* **Source records**
____
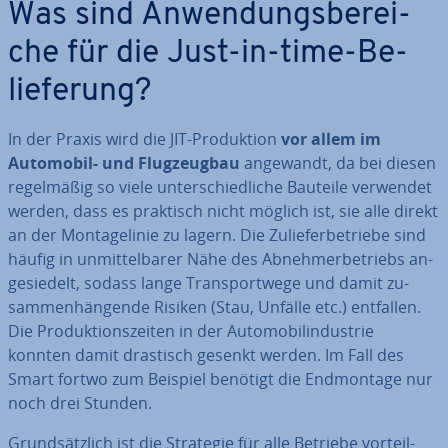
Was sind An­wen­dungs­be­rei­
che für die Just-in-time-Be­
lie­fe­rung?
In der Praxis wird die JIT-Pro­duk­ti­on
vor allem im
Automobil- und Flug­zeug­bau
angewandt, da bei diesen
re­gel­mä­ßig so viele un­ter­schied­li­che Bauteile verwendet
werden, dass es praktisch nicht möglich ist, sie alle direkt
an der Mon­ta­ge­li­nie zu lagern. Die Zu­lie­fer­be­trie­be sind
häufig in un­mit­tel­ba­rer Nähe des Ab­neh­mer­be­triebs an­
ge­sie­delt, sodass lange Trans­port­we­ge und damit zu­
sam­men­hän­gen­de Risiken (Stau, Unfälle etc.) entfallen.
Die Pro­duk­ti­ons­zei­ten in der Au­to­mo­bil­in­dus­trie
konnten damit drastisch gesenkt werden. Im Fall des
Smart fortwo zum Beispiel benötigt die End­mon­ta­ge nur
noch drei Stunden.
Grund­sätz­lich ist die Strategie für alle Betriebe vor­teil­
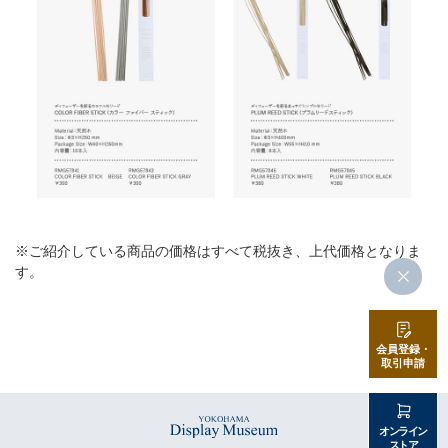
※ご紹介している商品の価格はすべて税抜き、上代価格となりま
す。
会員登録・
取引申請
オンライン
ストア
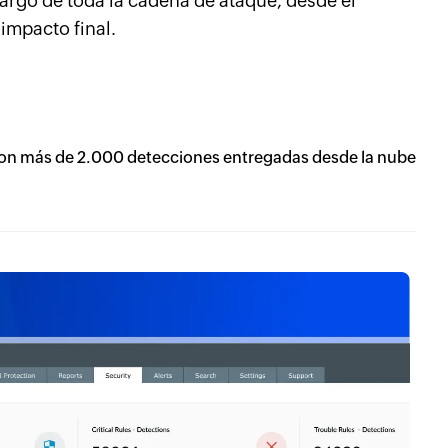
largo de toda la cadena de ataque, desde el
impacto final.
on más de 2.000 detecciones entregadas desde la nube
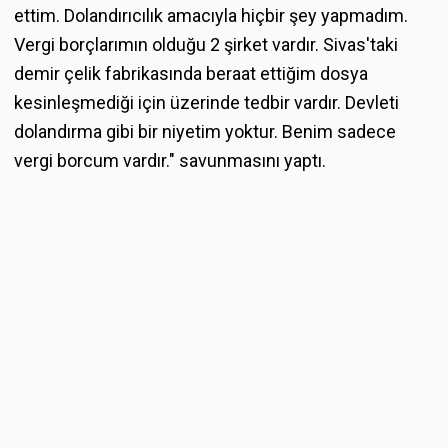
ettim. Dolandırıcılık amacıyla hiçbir şey yapmadım.
Vergi borçlarımın olduğu 2 şirket vardır. Sivas'taki
demir çelik fabrikasında beraat ettiğim dosya
kesinleşmediği için üzerinde tedbir vardır. Devleti
dolandırma gibi bir niyetim yoktur. Benim sadece
vergi borcum vardır." savunmasını yaptı.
____
* **Activity**
All records above must be output exactly as they stand, excluding pictures.

* **Solution for this problem**
Was sind An­wen­dungs­be­rei­
che für die Just-in-time-Be­
lie­fe­rung?
In der Praxis wird die JIT-Pro­duk­ti­on
vor allem im
Automobil- und Flug­zeug­bau
angewandt, da bei diesen
re­gel­mä­ßig so viele un­ter­schied­li­che Bauteile verwendet
werden, dass es praktisch nicht möglich ist, sie alle direkt
an der Mon­ta­ge­li­nie zu lagern. Die Zu­lie­fer­be­trie­be sind
häufig in un­mit­tel­ba­rer Nähe des Ab­neh­mer­be­triebs an­
ge­sie­delt, sodass lange Trans­port­we­ge und damit zu­
sam­men­hän­gen­de Risiken (Stau, Unfälle etc.) entfallen.
Die Pro­duk­ti­ons­zei­ten in der Au­to­mo­bil­in­dus­trie
konnten damit drastisch gesenkt werden. Im Fall des
Smart fortwo zum Beispiel benötigt die End­mon­ta­ge nur
noch drei Stunden.
Grund­sätz­lich ist die Strategie für alle Betriebe vor­teil­
※ご紹介している商品の価格はすべて税抜き、上代価格となりま
す。
会員登録・
取引申請
オンライン
ストア
largo de toda la cadena de ataque, desde el
impacto final.
on más de 2.000 detecciones entregadas desde la nube
ettim. Dolandırıcılık amacıyla hiçbir şey yapmadım.
Vergi borçlarımın olduğu 2 şirket vardır. Sivas'taki
demir çelik fabrikasında beraat ettiğim dosya
kesinleşmediği için üzerinde tedbir vardır. Devleti
dolandırma gibi bir niyetim yoktur. Benim sadece
vergi borcum vardır." savunmasını yaptı.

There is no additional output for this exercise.